- What is required
Look below for the line containing "Printer-friendly Version (777, 550)"; from there through the line containing "Tree (352, 322)", both lines included, please set down each line exactly and nothing else.

- Exercise data
==*==

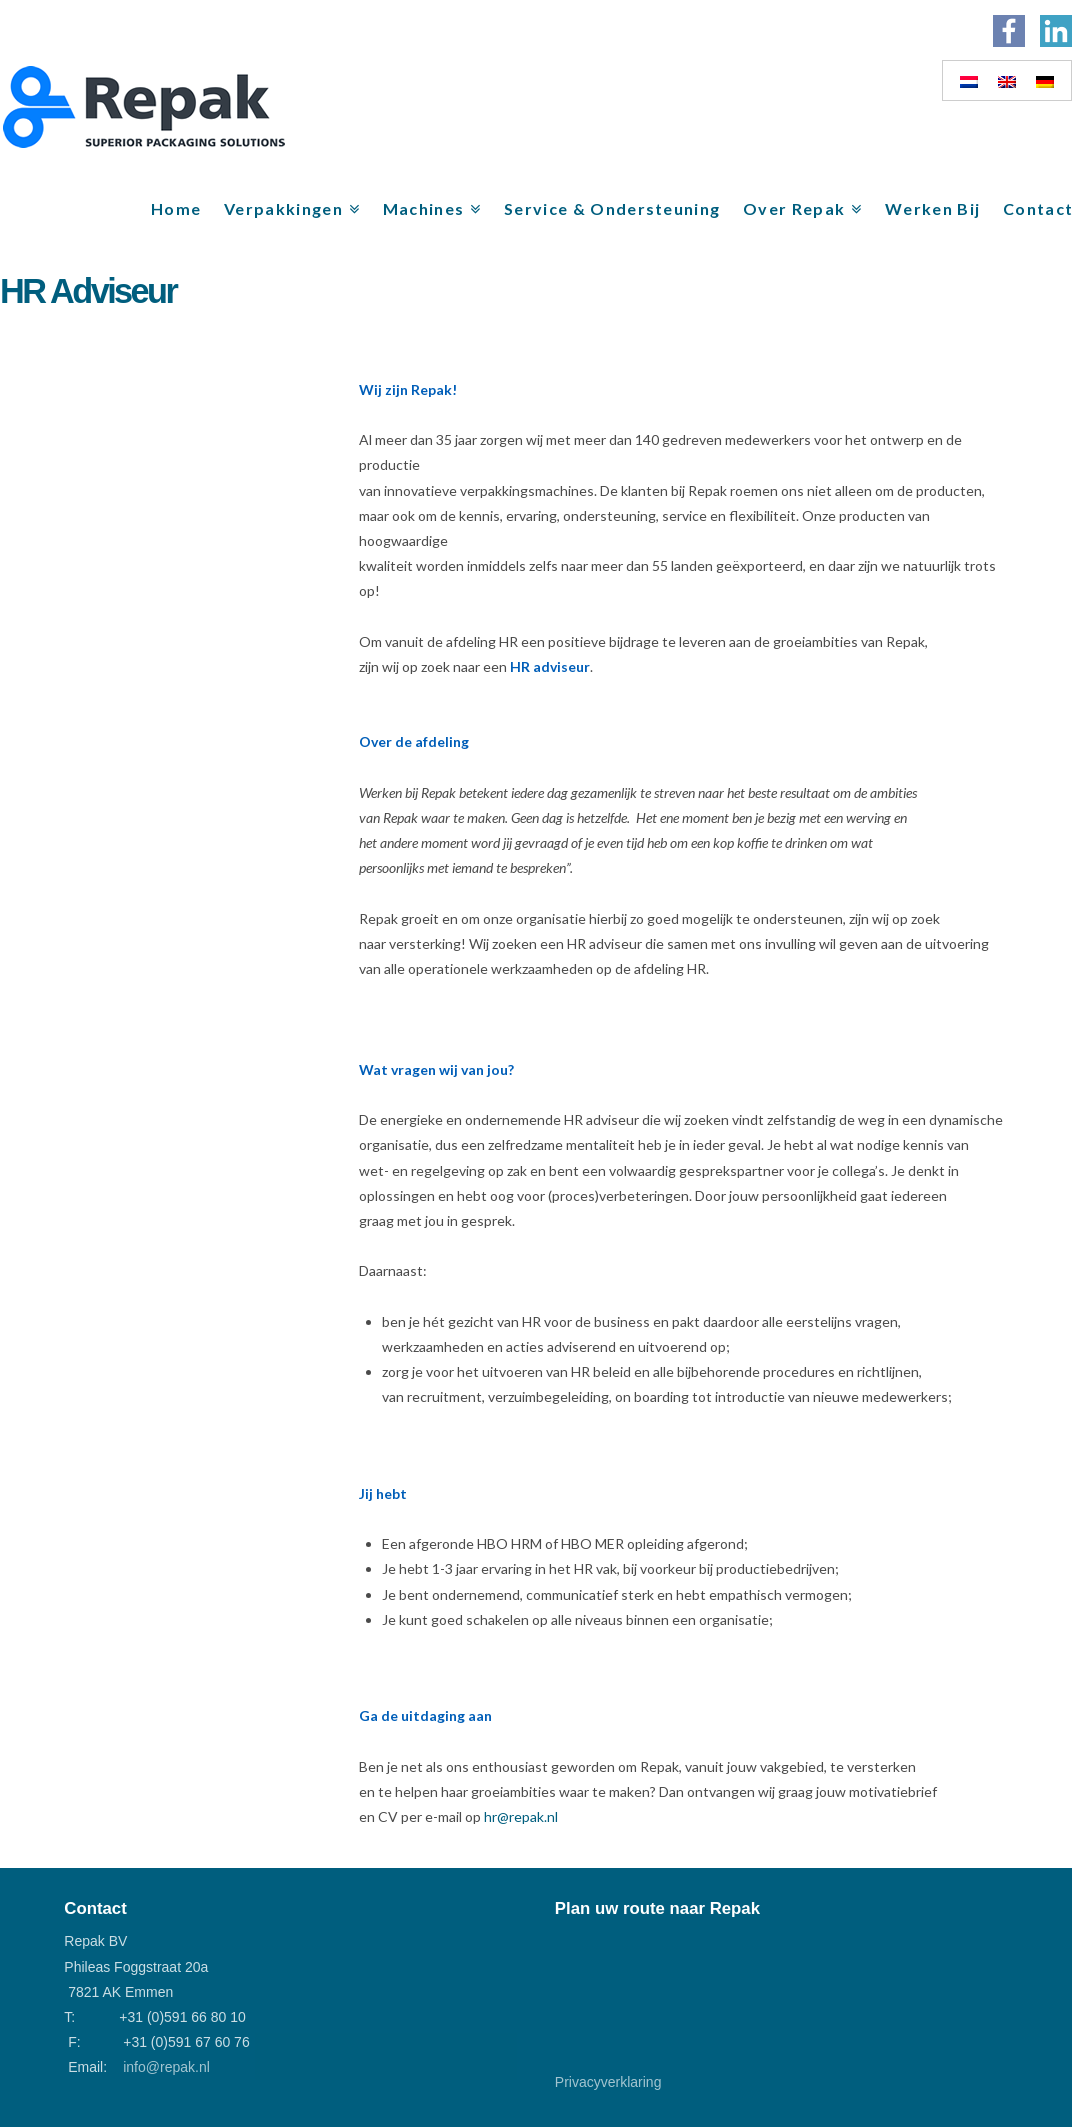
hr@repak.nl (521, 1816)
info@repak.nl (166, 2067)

==*==

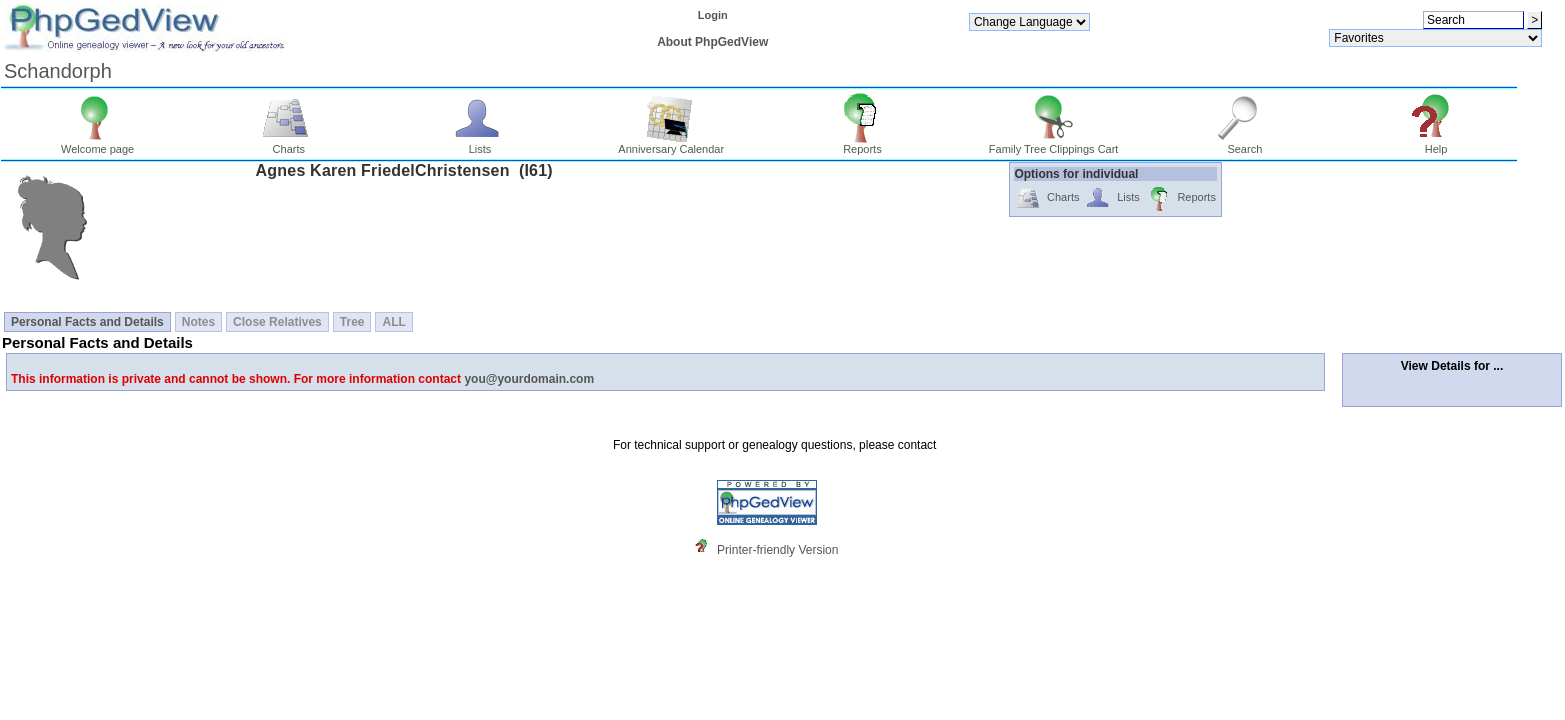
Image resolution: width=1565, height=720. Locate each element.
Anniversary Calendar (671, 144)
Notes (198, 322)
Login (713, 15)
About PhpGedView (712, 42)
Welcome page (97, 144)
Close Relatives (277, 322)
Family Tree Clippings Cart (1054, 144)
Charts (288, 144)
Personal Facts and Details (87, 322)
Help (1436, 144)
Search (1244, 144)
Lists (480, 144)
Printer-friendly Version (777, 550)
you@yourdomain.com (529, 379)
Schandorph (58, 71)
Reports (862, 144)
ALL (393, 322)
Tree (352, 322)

==*==

- Output for this task
Printer-friendly Version (777, 550)
you@yourdomain.com (529, 379)
Schandorph (58, 71)
Reports (862, 144)
ALL (393, 322)
Tree (352, 322)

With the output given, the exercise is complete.